Japan (Tokyo) Nov 2019: Harutaka** - Sushi Served by Jiro’s Favorite Apprentice

During this past trip to Japan, wife couldn’t eat full meals of raw fish, so I had one hall pass for a sushi meal. I had really enjoyed Jiro-styled sushi before (Mizutani, Harutaka, and Masuda). Of those three, two are now closed, and I didn’t want to deal with the pain in getting a Jiro Honten reservation, nor have I heard good things about Jiro Roppongi, so back to Harutaka it was.

Harutaka San is in stands in the corner of the L shaped bar. His apprentices (I counted three out serving in addition to the kitchen staff and the waitress) cut and serve the otsumami. Once the nigiri comes though, Harutaka-San finishes each piece of nigiri himself and brings them to each customer.

One random comment - the behavior of customers (both foreign and japanese) has gotten “worse” each time I’ve come to Japan. To my left, the couple spent the entire night taking selfies with the fish.

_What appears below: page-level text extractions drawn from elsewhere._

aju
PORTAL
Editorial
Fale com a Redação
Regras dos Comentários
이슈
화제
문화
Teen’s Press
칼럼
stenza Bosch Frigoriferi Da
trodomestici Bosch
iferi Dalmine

To my right, the pair was asking for specific pieces and not waiting for the omakase to play out, and one of them was shopping for shoes on her phone all night.

While the otsumami was so-so, the nigiri absolutely met my expectations and left me immensely satisfied.

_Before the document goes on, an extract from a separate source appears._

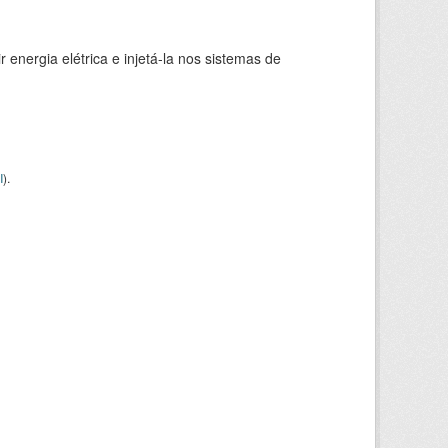
 energia elétrica e injetá-la nos sistemas de
I
).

Shirako - this was the only otsumami that wow’d me - a really delicate presentation of this seasonal dish

Poached tako

Hirame and Kue sashimi

Amadai with lotus root

Smoked and grilled sawara


At this point, I was a bit worried that my only sushi meal in Japan was going less than spectacularly, but the nigiri line up was coming up.

Those of you who are familiar with the Jiro style know it for its distinctive elements - strong sharp komezu, a focus on premium ingredients, and fairly large sized pieces. On his Tableall profile, Harutaka-San even alludes to the current popularity of akazu-styled nigiri, but says the komezu is his style, and he’s sticking with it.

One we got to the nigiri- order was restorer, and the pieces were fantastic. My favorites on this trip were probably the kuruma-ebi, the katsuo, and akame. I’ve read online reviews that criticize the shari here for being overly salty. I didn’t think it was any more salty than the other Jiro places, and the shari had a nice punch.


Sumi ika



Chu toro

O toro




Kuruma Ebi

Katsuo Marvelous as mentioned above

Bafun Uni from Hokkaido



The omakase was done at this point, and they asked if I wanted any additional pieces.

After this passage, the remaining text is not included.